Faculty, Staff and Student Publications

Publication Date

9-1-2024

Journal

JCO Clinical Cancer Informatics

DOI

10.1200/CCI.24.00102

PMID

39213473

PMCID

PMC11371366

PubMedCentral® Posted Date

9-1-2025

PubMedCentral® Full Text Version

Author MSS

Abstract

Purpose: A previous study demonstrated that power against the (unobserved) true effect for the primary end point (PEP) of most phase III oncology trials is low, suggesting an increased risk of false-negative findings in the field of late-phase oncology. Fitting models with prognostic covariates is a potential solution to improve power; however, the extent to which trials leverage this approach, and its impact on trial interpretation at scale, is unknown. To that end, we hypothesized that phase III trials using multivariable PEP analyses are more likely to demonstrate superiority versus trials with univariable analyses.

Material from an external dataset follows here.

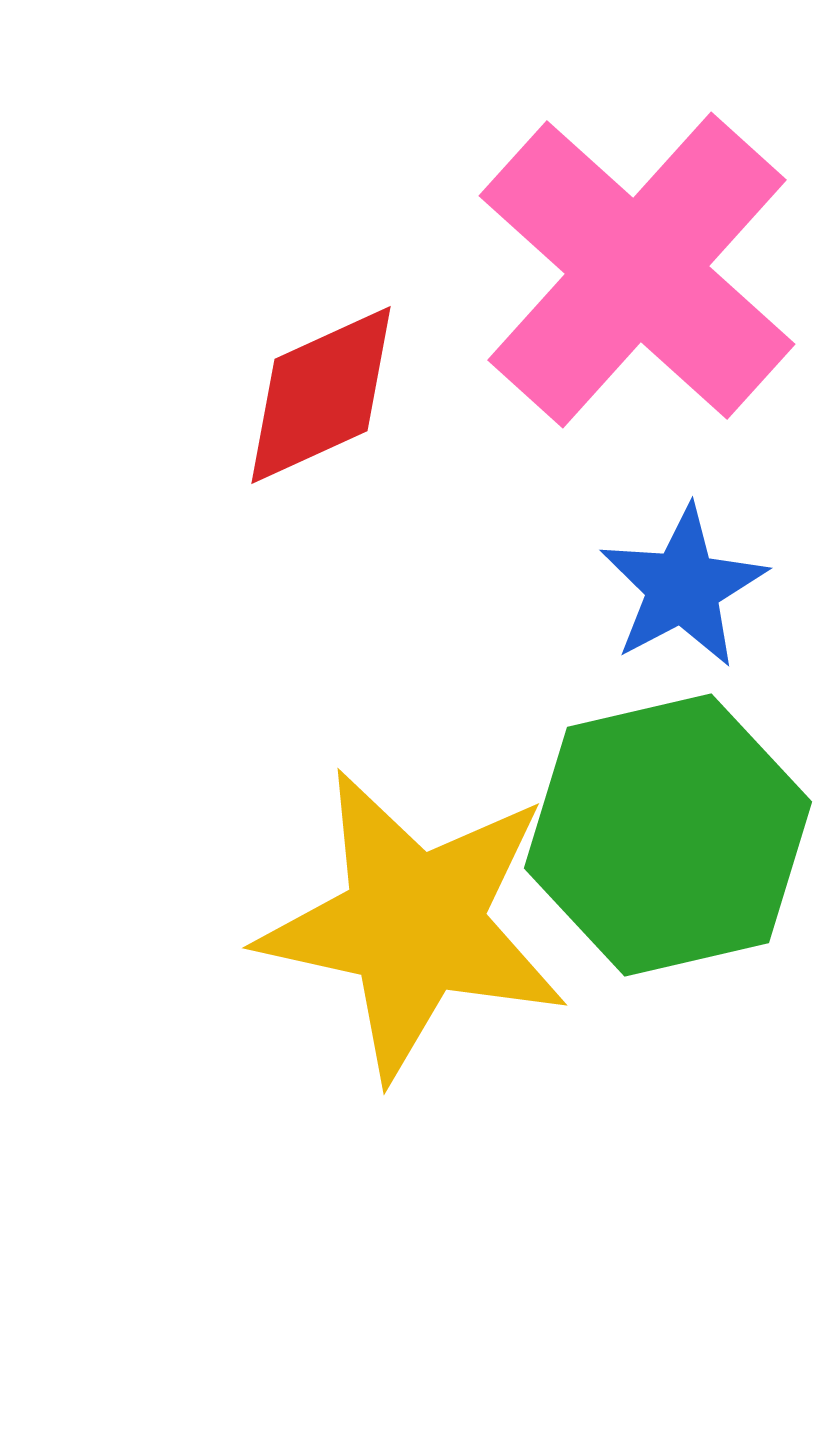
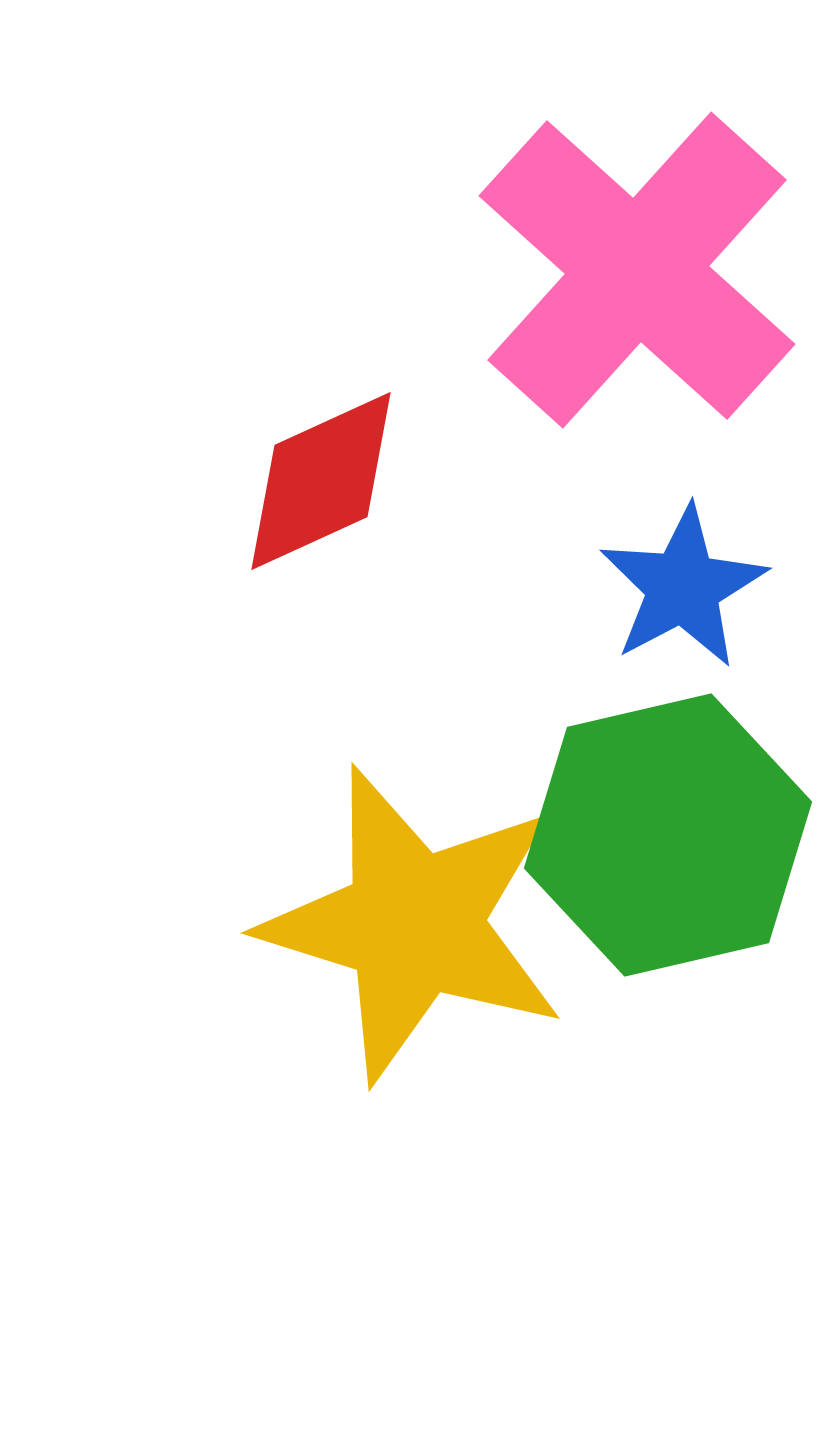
red diamond: moved 86 px down
yellow star: rotated 5 degrees clockwise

Methods: PEP analyses were reviewed from trials registered on ClinicalTrials.gov. Adjusted odds ratios (aORs) were calculated by logistic regressions.

Results: Of the 535 trials enrolling 454,824 patients, 69% (n = 368) used a multivariable PEP analysis. Trials with multivariable PEP analyses were more likely to demonstrate PEP superiority (57% [209 of 368] v 42% [70 of 167]; aOR, 1.78 [95% CI, 1.18 to 2.72]; P = .007). Among trials with a multivariable PEP model, 16 conditioned on covariates and 352 stratified by covariates. However, 108 (35%) of 312 trials with stratified analyses lost power by categorizing a continuous variable, which was especially common among immunotherapy trials (aOR, 2.45 [95% CI, 1.23 to 4.92]; P = .01).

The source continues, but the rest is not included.